What is needed:
Return, from the material below, each line in which the word "материалам" is present.
'''
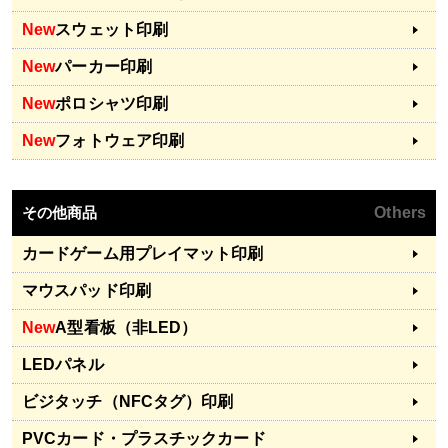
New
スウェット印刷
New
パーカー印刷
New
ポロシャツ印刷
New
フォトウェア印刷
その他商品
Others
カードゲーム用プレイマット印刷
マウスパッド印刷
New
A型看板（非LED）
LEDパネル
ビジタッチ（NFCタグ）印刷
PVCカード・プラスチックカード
'''
'''
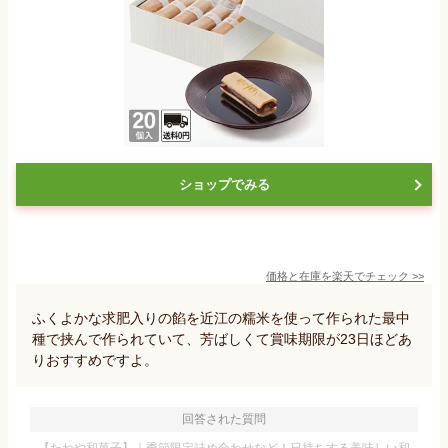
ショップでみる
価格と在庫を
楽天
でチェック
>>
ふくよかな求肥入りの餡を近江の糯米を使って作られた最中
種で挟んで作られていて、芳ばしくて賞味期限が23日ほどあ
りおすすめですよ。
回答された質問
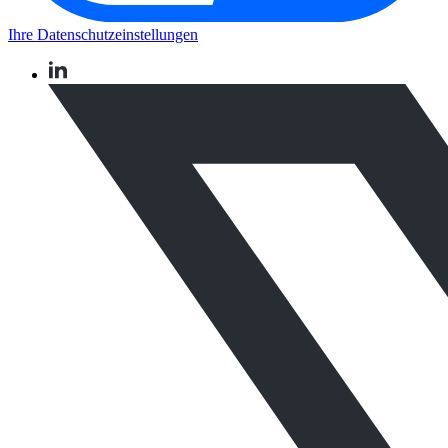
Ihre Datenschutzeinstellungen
'''
'''
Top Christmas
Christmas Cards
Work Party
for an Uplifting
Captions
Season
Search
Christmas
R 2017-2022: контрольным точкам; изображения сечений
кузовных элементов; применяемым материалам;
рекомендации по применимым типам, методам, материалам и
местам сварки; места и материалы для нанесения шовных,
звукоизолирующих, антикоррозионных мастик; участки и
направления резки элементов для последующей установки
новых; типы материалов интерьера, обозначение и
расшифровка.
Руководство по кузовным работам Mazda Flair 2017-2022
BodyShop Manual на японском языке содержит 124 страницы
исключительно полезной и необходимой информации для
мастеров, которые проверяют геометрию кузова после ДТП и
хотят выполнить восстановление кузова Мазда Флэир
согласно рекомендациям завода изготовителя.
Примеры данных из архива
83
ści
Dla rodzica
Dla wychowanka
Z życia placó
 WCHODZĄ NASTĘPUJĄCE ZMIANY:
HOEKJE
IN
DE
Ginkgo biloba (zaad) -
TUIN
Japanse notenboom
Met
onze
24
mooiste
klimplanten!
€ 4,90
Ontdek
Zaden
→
'''
Final answer:
кузовных элементов; применяемым материалам;
рекомендации по применимым типам, методам, материалам и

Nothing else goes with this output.